C'est ainsi qu'ils ont ordonné que le navire «peint gris» s'enrôle pour se rendre au port de Guamache sur l'île de Margarita «afin d'effectuer les inspections de la loi pertinentes et que les responsabilités respectives de l'affaire sont déterminées», a déclaré Hernández, tout en rapportant que le 15 juin, il est arrivé à ce port.

Le lendemain, le 16 juin, dans l'État Nueva Esparta «Une réunion de coordination a eu lieu, au siège du port de Guamache, avec toutes les entités impliquées dans la visite en droit, afin de garantir la conformité à la législation internationale nationale et de déterminer la responsabilité de l'affaire».

De même, il a déclaré que «l'inspection de la rigueur avec la participation» des agences d'État avait commencé, parmi lesquelles il a mentionné l'Institut de santé (Insalud), les anti-drogues, l'Institut national des espaces aquatiques (INEA), Seniat, la migration, la garde côtière et le service d'hydrographie et de navigation.

L'amiral José Rafael Hernández Abchi,

Alors que le chef de la Maritime insulaire Redi a donné des détails sur ce qui s'est passé, le ministre de la Défense du Venezuela, Vladimir Padrino López, a déclaré qu'il avait intercepté dans les eaux du Vénézuélien, à 80 kilomètres du Delta del Orinoco, un navire étranger qui a généré des soupçons pour son comportement et ses caractéristiques.

« Le fait était suspect, car cela s'est produit dans une eau dénézuélienne incontestable, un navire peint gris et avec une nomenclature militaire, quand ce n'est pas militaire », a déclaré Padrino.

Il a mentionné que le navire « gris » avait effectué des recherches scientifiques dans la zone économique exclusive (Zee) du Venezuela, étonnant qu'ils n'avaient même pas demandé la permission. « Allons-nous permettre à un bateau d'atteindre les bouches Orinoco sans notre permission?

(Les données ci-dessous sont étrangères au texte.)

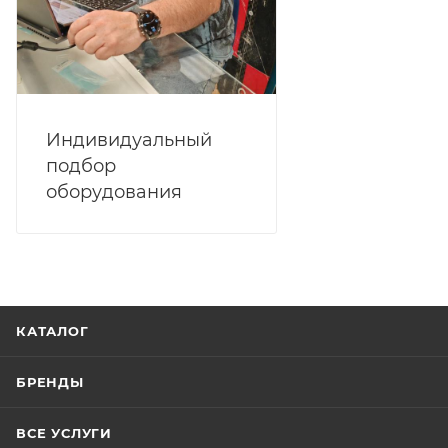
Индивидуальный
подбор
оборудования
КАТАЛОГ
БРЕНДЫ
ВСЕ УСЛУГИ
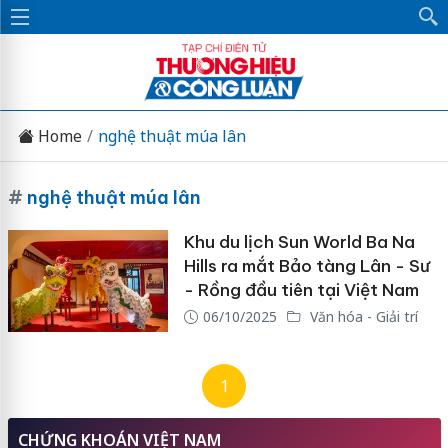
Home
nghệ thuật múa lân
#
nghệ thuật múa lân
Khu du lịch Sun World Ba Na
Hills ra mắt Bảo tàng Lân - Sư
- Rồng đầu tiên tại Việt Nam
06/10/2025
Văn hóa - Giải trí
1
CHỨNG KHOÁN VIỆT NAM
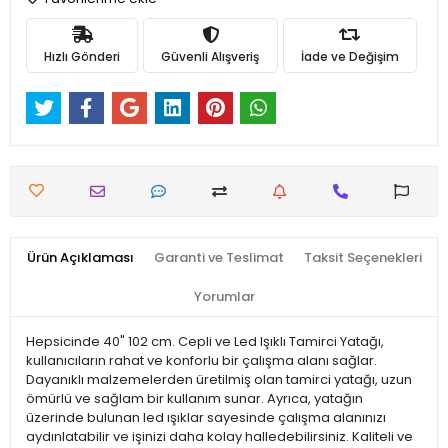
Hızlı Gönderi
Güvenli Alışveriş
İade ve Değişim
Ürün Açıklaması
Garanti ve Teslimat
Taksit Seçenekleri
Yorumlar
Hepsicinde 40" 102 cm. Cepli ve Led Işıklı Tamirci Yatağı,
kullanıcıların rahat ve konforlu bir çalışma alanı sağlar.
Dayanıklı malzemelerden üretilmiş olan tamirci yatağı, uzun
ömürlü ve sağlam bir kullanım sunar. Ayrıca, yatağın
üzerinde bulunan led ışıklar sayesinde çalışma alanınızı
aydınlatabilir ve işinizi daha kolay halledebilirsiniz. Kaliteli ve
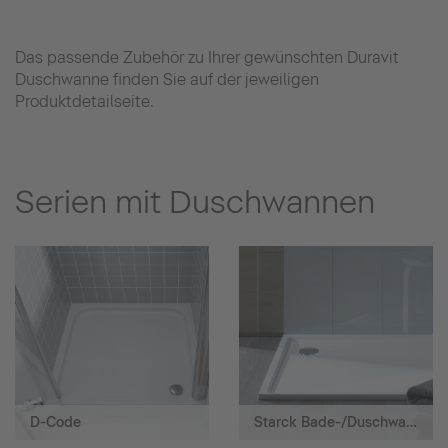
Das passende Zubehör zu Ihrer gewünschten Duravit
Duschwanne finden Sie auf der jeweiligen
Produktdetailseite.
Serien mit Duschwannen
D-Code
Starck Bade-/Duschwannen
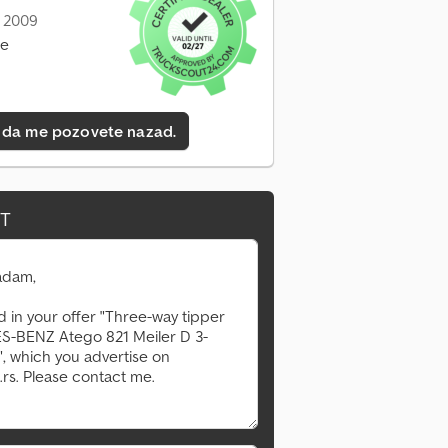
: 2009
ne
 da me pozovete nazad.
IT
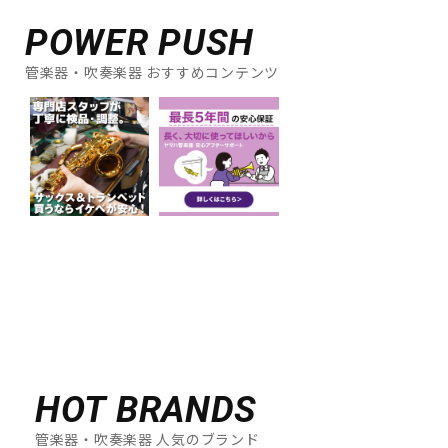
POWER PUSH
管楽器・吹奏楽器 おすすめコンテンツ
HOT BRANDS
管楽器・吹奏楽器 人気のブランド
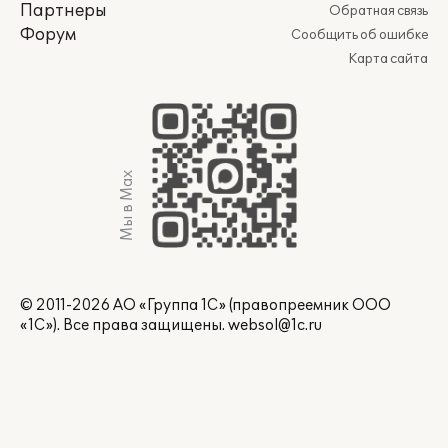
Партнеры
Обратная связь
Форум
Сообщить об ошибке
Карта сайта
Мы в Max
© 2011-2026 АО «Группа 1С» (правопреемник ООО
«1С»). Все права защищены.
websol@1c.ru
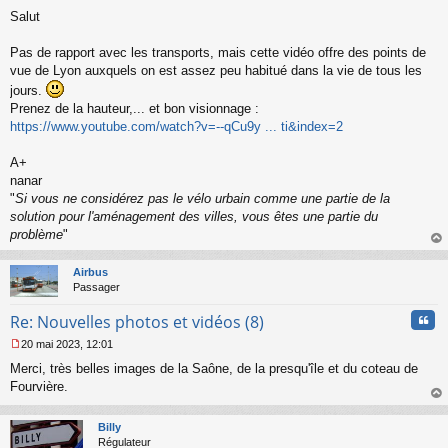
M
Salut
e
s
s
Pas de rapport avec les transports, mais cette vidéo offre des points de
a
vue de Lyon auxquels on est assez peu habitué dans la vie de tous les
g
jours.
e
Prenez de la hauteur,... et bon visionnage :
n
o
https://www.youtube.com/watch?v=--qCu9y ... ti&index=2
n
l
A+
u
nanar
"
Si vous ne considérez pas le vélo urbain comme une partie de la
solution pour l'aménagement des villes, vous êtes une partie du
problème
"
au
t
Airbus
Passager
Cita
Re: Nouvelles photos et vidéos (8)
20 mai 2023, 12:01
M
Merci, très belles images de la Saône, de la presqu'île et du coteau de
e
s
Fourvière.
s
au
a
t
Billy
g
Régulateur
e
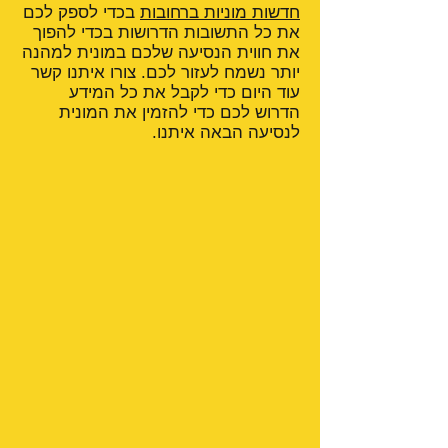
חדשות מוניות ברחובות
בכדי לספק לכם
את כל התשובות הדרושות בכדי להפוך
את חווית הנסיעה שלכם במונית למהנה
יותר נשמח לעזור לכם. צורו איתנו קשר
עוד היום כדי לקבל את כל המידע
הדרוש לכם כדי להזמין את המונית
לנסיעה הבאה איתנו.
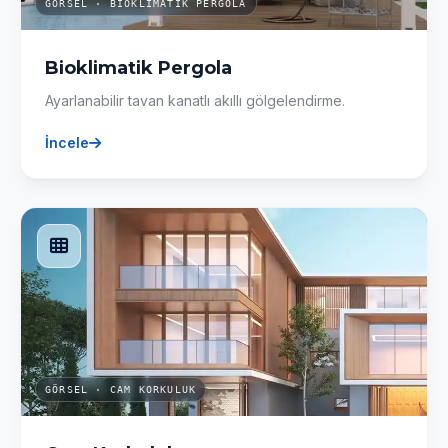
GÖRSEL · BIOKLIMATIK PERGOLA
Bioklimatik Pergola
Ayarlanabilir tavan kanatlı akıllı gölgelendirme.
İncele
GÖRSEL · CAM KORKULUK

Nous ne le permettons pas. »

En visite avec la chaîne Télésurla tête haute de la Marine a insisté pour dire qu'il a été peint comme un navire de guerre et que « l'acronyme est un navire de guerre ».

Lorsque la marine vénézuélienne intercepte le Guaiquerí N35, du navire « peint gris », ils ont répondu: « Nous ne suivons qu'une voie pour trouver un navire de la Seconde Guerre mondiale, qui est très ancienne, ce n'est pas du Venezuela, ce n'est pas dans les eaux vénézuéliennes, ce n'est pas le territoire vénézuélien. »

L'officier de la marine vénézuélienne souligne qu'il n'est pas le cas, qu'ils sont en territoire appartenant au Zee du Venezuela, et que « il n'est pas autorisé, il n'est pas autorisé par le Venezuela ».

Lorsqu'on lui a demandé quel était son dernier port d'où ils voyageaient, la réponse était: « Des îles Canaries, en Espagne, pour rechercher la Seconde Guerre mondiale en contrebande. »

Un membre d'équipage

La lettre de navigation du navire se rendrait compte qu'ils étaient en Guyane, le territoire en revendication entre le Venezuela et la Guyane. Du N35, ils ont demandé à quelle distance de la côte est le Venezuela, ajoutant que « ce n'est même pas le Venezuela ici, voici Guayana, voici Trinidad et Tobago, je ne pense pas que ce soit un territoire vénézuélien. »

L'homme, avec un accent étranger marqué, reflétait que « c'est très étrange », tout en demandant le nombre et les données dont il communiquait, et a ajouté: « Je veux combattre cela devant le tribunal. »

Il n'y a pas plus d'informations sur ce que cela s'est produit, mais finalement l'équipage du navire a été transféré à l'île de Margarita, y compris le capitaine qui serait néerlandais, dont la nationalité est également une autre personne, trois du Honduras, une du Panama, une de Hongrie, une d'Espagne et de l'une des Indonésie.

De la marine vénézuélienne, ils considèrent qu'une «étude de haute précision» était en cours sur le navire, en veillant à ce que ceux du navire reconnaissent «l'ampleur et l'importance des informations qu'ils collectent, mais en veillant à ce qu'ils ne le vendent pas, ils ne l'utiliseraient pas à des fins stratégiques ou de le donner à un autre gouvernement.